**Task statement**
Reply with one number only: the count of lines below that contain the word "calor".

(Beginning of Input for this task)

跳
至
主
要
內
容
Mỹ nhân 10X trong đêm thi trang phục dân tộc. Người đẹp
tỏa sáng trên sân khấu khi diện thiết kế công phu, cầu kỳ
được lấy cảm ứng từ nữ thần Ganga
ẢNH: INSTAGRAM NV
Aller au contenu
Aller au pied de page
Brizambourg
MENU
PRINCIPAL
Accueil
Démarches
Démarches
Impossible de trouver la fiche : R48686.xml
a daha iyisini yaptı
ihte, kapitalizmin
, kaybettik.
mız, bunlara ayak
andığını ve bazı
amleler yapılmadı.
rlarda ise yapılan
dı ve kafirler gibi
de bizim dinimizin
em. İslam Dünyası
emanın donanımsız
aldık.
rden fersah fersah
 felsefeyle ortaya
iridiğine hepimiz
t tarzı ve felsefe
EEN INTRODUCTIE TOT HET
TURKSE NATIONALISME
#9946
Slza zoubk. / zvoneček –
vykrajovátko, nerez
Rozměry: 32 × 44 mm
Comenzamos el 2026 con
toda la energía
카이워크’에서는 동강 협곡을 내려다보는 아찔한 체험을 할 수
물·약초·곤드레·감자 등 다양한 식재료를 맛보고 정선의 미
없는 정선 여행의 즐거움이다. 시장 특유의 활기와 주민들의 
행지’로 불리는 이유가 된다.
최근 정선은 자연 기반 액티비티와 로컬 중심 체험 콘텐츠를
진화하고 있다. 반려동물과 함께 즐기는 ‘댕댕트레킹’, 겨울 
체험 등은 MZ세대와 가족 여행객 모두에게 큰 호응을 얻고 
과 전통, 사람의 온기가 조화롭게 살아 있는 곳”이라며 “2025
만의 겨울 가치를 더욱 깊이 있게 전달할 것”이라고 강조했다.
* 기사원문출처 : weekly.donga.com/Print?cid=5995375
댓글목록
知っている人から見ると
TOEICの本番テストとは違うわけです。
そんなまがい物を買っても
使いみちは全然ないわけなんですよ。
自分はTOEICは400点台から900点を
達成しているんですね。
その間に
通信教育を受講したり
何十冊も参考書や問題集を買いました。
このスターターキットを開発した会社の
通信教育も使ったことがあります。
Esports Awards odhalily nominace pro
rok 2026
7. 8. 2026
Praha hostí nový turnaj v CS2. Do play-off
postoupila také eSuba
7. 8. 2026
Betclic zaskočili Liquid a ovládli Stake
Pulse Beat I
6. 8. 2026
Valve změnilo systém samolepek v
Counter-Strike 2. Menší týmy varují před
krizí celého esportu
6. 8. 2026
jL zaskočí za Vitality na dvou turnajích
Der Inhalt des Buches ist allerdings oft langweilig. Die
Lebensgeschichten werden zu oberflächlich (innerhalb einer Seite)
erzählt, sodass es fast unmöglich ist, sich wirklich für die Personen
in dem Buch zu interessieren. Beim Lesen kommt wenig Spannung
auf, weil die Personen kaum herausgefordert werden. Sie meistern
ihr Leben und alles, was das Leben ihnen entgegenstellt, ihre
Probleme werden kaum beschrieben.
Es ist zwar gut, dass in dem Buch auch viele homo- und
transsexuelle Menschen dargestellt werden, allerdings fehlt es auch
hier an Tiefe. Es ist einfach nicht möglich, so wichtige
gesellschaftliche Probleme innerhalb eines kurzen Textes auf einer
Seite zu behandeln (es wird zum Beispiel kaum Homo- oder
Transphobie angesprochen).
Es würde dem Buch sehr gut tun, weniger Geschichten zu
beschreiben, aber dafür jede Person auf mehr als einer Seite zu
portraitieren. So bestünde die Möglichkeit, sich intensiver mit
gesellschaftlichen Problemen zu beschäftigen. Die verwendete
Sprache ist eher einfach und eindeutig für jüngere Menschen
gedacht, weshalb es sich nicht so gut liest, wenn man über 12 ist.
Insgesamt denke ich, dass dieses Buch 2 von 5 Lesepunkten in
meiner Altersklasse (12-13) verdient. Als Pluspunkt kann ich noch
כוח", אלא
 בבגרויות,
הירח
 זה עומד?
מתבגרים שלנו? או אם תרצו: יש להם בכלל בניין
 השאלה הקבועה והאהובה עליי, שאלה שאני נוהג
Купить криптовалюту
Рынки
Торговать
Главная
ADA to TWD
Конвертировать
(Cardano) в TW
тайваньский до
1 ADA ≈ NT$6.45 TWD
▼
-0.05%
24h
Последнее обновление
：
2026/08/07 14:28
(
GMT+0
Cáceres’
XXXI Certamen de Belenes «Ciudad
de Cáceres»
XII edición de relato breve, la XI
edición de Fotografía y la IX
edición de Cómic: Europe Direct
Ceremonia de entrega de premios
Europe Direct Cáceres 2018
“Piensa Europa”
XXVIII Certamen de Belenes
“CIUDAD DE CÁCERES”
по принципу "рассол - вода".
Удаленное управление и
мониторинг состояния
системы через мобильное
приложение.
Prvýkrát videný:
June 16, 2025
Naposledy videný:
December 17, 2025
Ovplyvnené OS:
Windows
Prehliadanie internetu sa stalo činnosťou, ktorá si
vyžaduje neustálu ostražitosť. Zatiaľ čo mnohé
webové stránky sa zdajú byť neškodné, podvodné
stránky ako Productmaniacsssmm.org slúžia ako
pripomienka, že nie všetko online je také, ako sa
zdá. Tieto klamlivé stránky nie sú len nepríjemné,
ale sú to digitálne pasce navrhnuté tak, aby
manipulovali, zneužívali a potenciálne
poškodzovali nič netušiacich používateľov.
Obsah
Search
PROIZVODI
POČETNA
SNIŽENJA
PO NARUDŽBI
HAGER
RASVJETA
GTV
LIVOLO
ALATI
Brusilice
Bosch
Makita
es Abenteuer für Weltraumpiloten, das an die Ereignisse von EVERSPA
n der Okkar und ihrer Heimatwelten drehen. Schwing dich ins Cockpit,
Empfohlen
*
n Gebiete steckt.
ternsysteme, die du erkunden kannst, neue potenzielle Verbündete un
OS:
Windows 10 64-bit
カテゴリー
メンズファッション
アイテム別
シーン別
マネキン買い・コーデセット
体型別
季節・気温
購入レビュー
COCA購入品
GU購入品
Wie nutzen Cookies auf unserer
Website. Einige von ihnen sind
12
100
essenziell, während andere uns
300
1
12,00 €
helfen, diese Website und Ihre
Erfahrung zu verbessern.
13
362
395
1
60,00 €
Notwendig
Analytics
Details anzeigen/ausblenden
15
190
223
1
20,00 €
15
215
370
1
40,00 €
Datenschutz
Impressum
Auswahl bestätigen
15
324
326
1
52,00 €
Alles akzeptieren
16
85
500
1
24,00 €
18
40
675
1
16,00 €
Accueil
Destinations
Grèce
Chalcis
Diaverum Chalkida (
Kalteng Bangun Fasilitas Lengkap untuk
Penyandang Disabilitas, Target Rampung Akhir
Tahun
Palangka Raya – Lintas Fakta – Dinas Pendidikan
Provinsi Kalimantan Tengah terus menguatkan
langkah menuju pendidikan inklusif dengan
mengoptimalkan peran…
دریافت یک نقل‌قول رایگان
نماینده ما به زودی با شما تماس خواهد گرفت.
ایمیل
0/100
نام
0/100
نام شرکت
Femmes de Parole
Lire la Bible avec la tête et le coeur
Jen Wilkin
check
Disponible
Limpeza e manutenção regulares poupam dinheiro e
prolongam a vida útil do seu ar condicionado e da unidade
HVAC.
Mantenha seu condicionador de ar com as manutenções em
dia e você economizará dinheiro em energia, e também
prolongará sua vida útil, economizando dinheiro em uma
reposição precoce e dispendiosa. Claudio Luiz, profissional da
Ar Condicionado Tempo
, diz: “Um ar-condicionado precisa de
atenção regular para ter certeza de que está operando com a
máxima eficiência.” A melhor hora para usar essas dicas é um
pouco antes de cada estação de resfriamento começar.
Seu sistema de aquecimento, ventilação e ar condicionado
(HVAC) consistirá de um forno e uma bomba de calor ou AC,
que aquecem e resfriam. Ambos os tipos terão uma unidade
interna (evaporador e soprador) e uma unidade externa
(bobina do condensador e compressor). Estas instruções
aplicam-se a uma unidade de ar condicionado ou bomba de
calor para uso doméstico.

(End of Input for this task)

**Written response**
2